Иоанн резко отнял руки от лица, открыл глаза, щурясь и привыкая к дневному свету. Повернулся, медленно подошел к рындам. Долго всматривался в побледневшие от страха юные безбородые лица. Белее одежд своих становились сыны боярские, кровь в жилах остывала, мороз по коже скреб, не то, что шелохнуться, вздохнуть было боязно. Лучше умереть, чем взгляд государев выдержать. Лучше умереть, чем в беспамятстве свалиться. Так в столбы ледяные и превращались. А царь отвернулся и вновь зашагал из угла в угол.

Шаги, шаги… сколько их? Тысячи, десятки тысяч, сотни, тьма? За каждым мысль, трепещущая, гневная, колеблющаяся, отрицающая предыдущую, утверждающая иное, бранная, милостивая, но обрастающая плотью-кровью будущих свершений, твердых, как камень, безжалостных, как сталь, обжигающих, как огонь небесный.

Услышав колокола, призывающие звоном к службе, царь резко поворачивался, покидал палату. Рынды, замершие словно деревянные истуканы, расслаблялись, посеребренные топоры едва из рук их онемевших не вываливались. Приходила смена, а отмучавшиеся на негнущихся ногах, шатаясь, как пьяные, уходили вслед за царем.

Жгла душу затея, пока неведомая, рождалась в собственных иоанновых муках, в брани на былых советников.
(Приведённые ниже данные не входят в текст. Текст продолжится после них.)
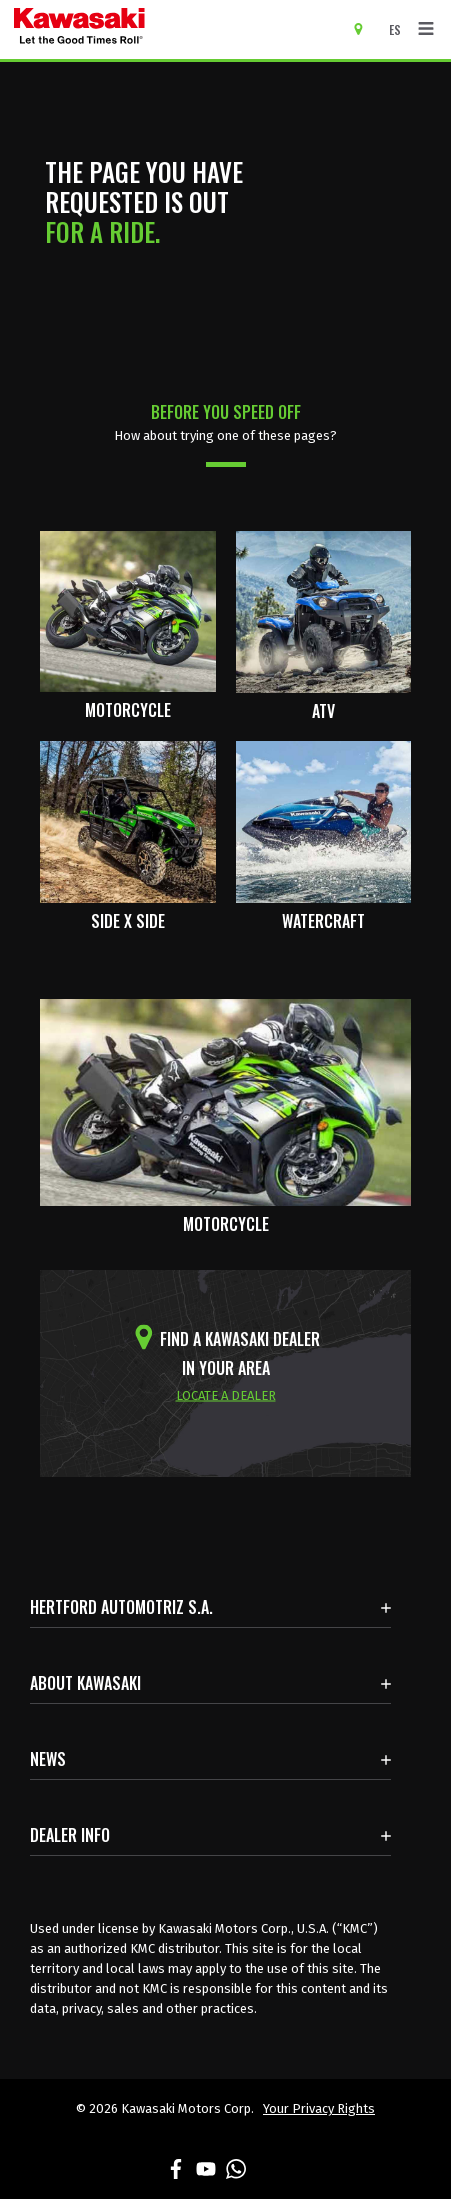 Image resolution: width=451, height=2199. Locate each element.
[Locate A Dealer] (365, 28)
- Иное обустройство Руси надобно! – Вставали пред глазами видения, остановившись подолгу всматривался в росписи стен палатных, со святыми, со Страшным судом. – Беды земские, тягу к изменам чрез подвижничество монашеское превозмочь. Царь есмь замысел Божий на земле, чрез человечьей плоти страх дойти к истине страха Божьего, спасая души всех. Плоть есть поле брани диавольского и божественного, брани за спасение души. А кому душа не нужна, казнить будем лютой смертью, поганой, нечистой, топить в болотах гнилых, пятерить без причастия, без крестоцелования, без отпущения грехов, да скармливать зверью дикому и собакам. Будут их души бродить вечно, заложными мертвецами, покуда их сам Господь не рассудит! Искореним крамолу и измену, где плотью истерзаемой, где молитвой. Чрез плотский страх к Его истине придем все. Что отшельники в своих пустынях ведают? Они агнцу беззлобному подобны, аль птице, что не сеет, не жнет, не собирает в житницы. Чернецы, от мира отрекшиеся, хоть и равные среди равных, жить должны по заповедям, да уставам. Не соблюдают их – житье расстроится! Священство должно жить в строгих запретах на зло, да любит славу, почести, сребро и злато, равными быть не могут – протопоп архимандриту подчиняется, тот епископу. Царская же власть превыше всех. Ей дозволено страхом, запретами и обузданиями бранить безумие злейших, изводить чрез истязание плоти измену душ. Я Богом избран, дабы и народ мой избранным стал. Не Римом Москва будет. Русь – не Ромея, не в Рим, в новый Израиль воплотится с небесным Иерусалимом над ним. Над земством подниму новый град, сиречь Иерусалим, по образу монастырскому его выстрою. Не царем, но игуменом земли Русской буду! Обитель – создание Божье, наверху игумен, под ним братия подвластная, ниже – послушники, совсем внизу – люд, на земле живущий. Опричь земского одно лишь небесное!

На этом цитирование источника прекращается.